Task material section start

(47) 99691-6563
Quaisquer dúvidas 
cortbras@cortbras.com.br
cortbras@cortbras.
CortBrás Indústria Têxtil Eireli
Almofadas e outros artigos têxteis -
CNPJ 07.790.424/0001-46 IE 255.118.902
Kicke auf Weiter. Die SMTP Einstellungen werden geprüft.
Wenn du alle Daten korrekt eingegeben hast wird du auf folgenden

Task material section end
Task material section start

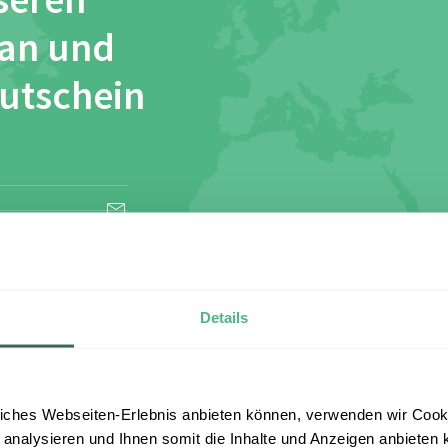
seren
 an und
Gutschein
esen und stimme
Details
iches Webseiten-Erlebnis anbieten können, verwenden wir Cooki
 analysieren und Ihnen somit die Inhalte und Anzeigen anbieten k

Task material section end

* _Exercise brief_: All that should be written out is the stretch of lines above between the one holding "(47) 99691-6563" and the one holding "Wenn du alle", inclusive, exactly as given.

* _Answer space_:
(47) 99691-6563
Quaisquer dúvidas 
cortbras@cortbras.com.br
cortbras@cortbras.
CortBrás Indústria Têxtil Eireli
Almofadas e outros artigos têxteis -
CNPJ 07.790.424/0001-46 IE 255.118.902
Kicke auf Weiter. Die SMTP Einstellungen werden geprüft.
Wenn du alle Daten korrekt eingegeben hast wird du auf folgenden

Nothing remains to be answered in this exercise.